The big challenge journalism faces today today is that by not providing certain information, the profession normalizes what is not normal.

One of the most interesting professional problems that journalists working in the United States are going to have to face up to is how to prevent information about the new president, Donald Trump, from “normalizing” his figure, language and political role. Getting Trump to continue producing the strangeness he deserves and ensuring that from January—once he takes his position—the White House does not suppress his anomalous or irrational characteristics would surely be the first piece of advice that journalists who worked in Europe in the 1930s would give us.

The fight against the “normalization” of President Trump and everyone involved in his entourage should be part of the intellectual commitment from the media, not only in the U.S. but everywhere, in order to prevent us from gradually adjusting to that anomaly which imagines that anyone with a similar history [to Trump’s] can occupy one of the roles with the most responsibility in the world. The more we ignore and trivialize this abnormality, the more it instills mental laziness in us, and one of his messages will eventually be allowed to go by without criticism or opposition. Through just one of his racist or irrational decisions, we would be allowing the deterioration of freedom of speech and democracy, precisely everything that the United States has represented. We would not be showing respect for the U.S. president, but negligence and professional oversight.

So-called “semantic slippage” poses the greatest danger. The media, at least the European media, has already swallowed all of the possible language pitfalls with respect to immigrants and refugees: We stopped reporting on “illegal work contracts” to talk about “illegal workers,” and the people at risk of drowning stopped being “shipwrecked people” to become “illegal immigrants.” We now run the risk of starting to “slip with” the language used to describe the new reality of the U.S and make it less implacable.

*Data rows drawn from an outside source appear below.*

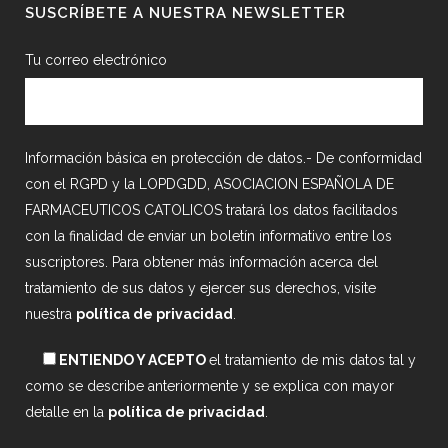
SUSCRÍBETE A NUESTRA NEWSLETTER
Tu correo electrónico
Información básica en protección de datos.- De conformidad
con el RGPD y la LOPDGDD, ASOCIACION ESPAÑOLA DE
FARMACEUTICOS CATOLICOS tratará los datos facilitados
con la finalidad de enviar un boletín informativo entre los
suscriptores. Para obtener más información acerca del
tratamiento de sus datos y ejercer sus derechos, visite
nuestra
política de privacidad
.
ENTIENDO Y ACEPTO
el tratamiento de mis datos tal y
como se describe anteriormente y se explica con mayor
detalle en la
política de privacidad
.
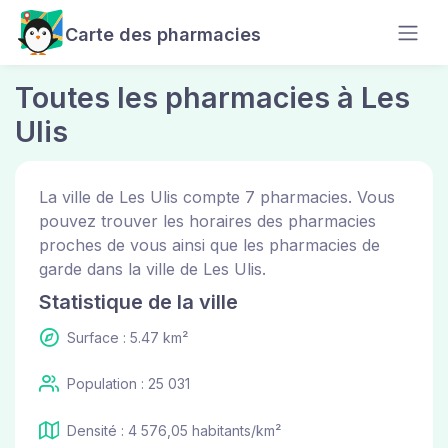
Carte des pharmacies
Toutes les pharmacies à Les
Ulis
La ville de Les Ulis compte 7 pharmacies. Vous
pouvez trouver les horaires des pharmacies
proches de vous ainsi que les pharmacies de
garde dans la ville de Les Ulis.
Statistique de la ville
Surface : 5.47 km²
Population : 25 031
Densité : 4 576,05 habitants/km²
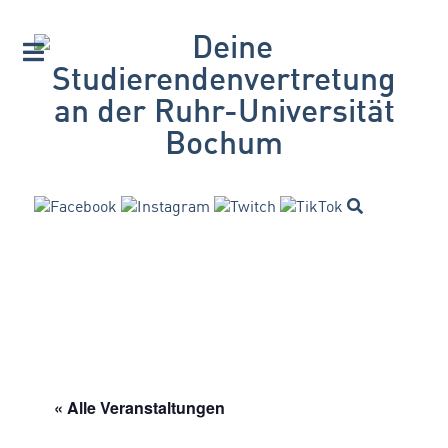
« Alle Veranstaltungen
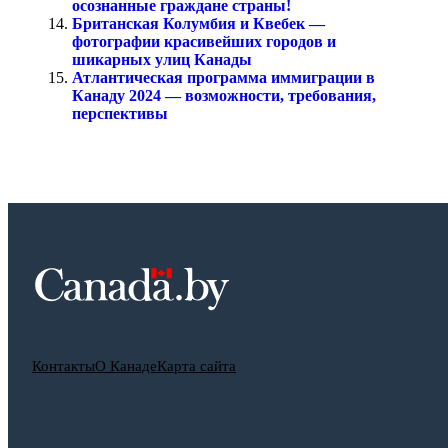
осознанные граждане страны!
Британская Колумбия и Квебек —
фотографии красивейших городов и
шикарных улиц Канады
Атлантическая программа иммиграции в
Канаду 2024 — возможности, требования,
перспективы
Контакты
О Канаде
Карта сайта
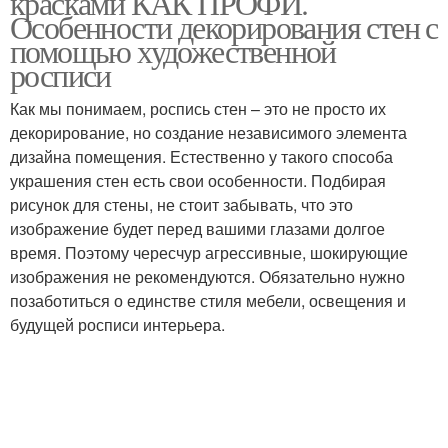
красками КАК ПРОФИ.
Особенности декорирования стен с
помощью художественной
росписи
Люминесцентные
Люминесцентная краска
краски
Как мы понимаем, роспись стен – это не просто их
декорирование, но создание независимого элемента
дизайна помещения. Естественно у такого способа
украшения стен есть свои особенности. Подбирая
Светящиеся краски
Краски в интерьере
рисунок для стены, не стоит забывать, что это
изображение будет перед вашими глазами долгое
время. Поэтому чересчур агрессивные, шокирующие
изображения не рекомендуются. Обязательно нужно
позаботиться о единстве стиля мебели, освещения и
будущей росписи интерьера.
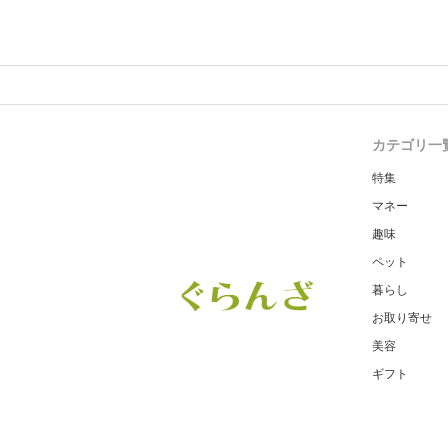
カテゴリ一
特集
マネー
趣味
ペット
暮らし
お取り寄せ
美容
ギフト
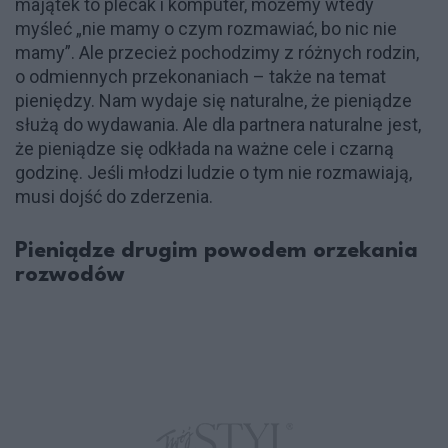
majątek to plecak i komputer, możemy wtedy
myśleć „nie mamy o czym rozmawiać, bo nic nie
mamy”. Ale przecież pochodzimy z różnych rodzin,
o odmiennych przekonaniach – także na temat
pieniędzy. Nam wydaje się naturalne, że pieniądze
służą do wydawania. Ale dla partnera naturalne jest,
że pieniądze się odkłada na ważne cele i czarną
godzinę. Jeśli młodzi ludzie o tym nie rozmawiają,
musi dojść do zderzenia.
Pieniądze drugim powodem orzekania
rozwodów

In fact this is already happening in the world of finance. Using the financial markets as a barometer, you might think that nothing has happened—not the famous British referendum on Brexit, nor the election of Trump, nor the 10 months of a caretaker government in Spain, nor the departure of Matteo Renzi from the Italian government; nothing has provoked the feared reaction from the world of finance. From the economic point of view, everything seems perfectly acceptable, everything is normal, probably because they do not fear that any of this affects their interests. For the markets, panic and meltdown arrive when they break their own casino table and start believing that their frameworks could be subject to new regulation. Then they shoot in all directions and give the impression of going crazy. In contrast, for them, Trump seems to herald normality.

It would be in the interests of journalists to remember the opposite and fight strongly against this current. As the husband of the M.P. Jo Cox, assassinated during the Brexit campaign by an extreme British nationalist, recently explained, “History shows how quickly hatred is normalized. What begins with biting your tongue for political expediency or out of social awkwardness soon becomes complicity with something far worse. Before you know it, it is already too late.”

CNN’s Christiane Amanpour spoke a few days ago in front of the Committee to Protect Journalists in New York to ask her colleagues not to bite their tongues and to stop the normalization of what is abnormal. They should surely be the one to lead the way, but exerting control in order to avoid the slippage of our own language is also our task.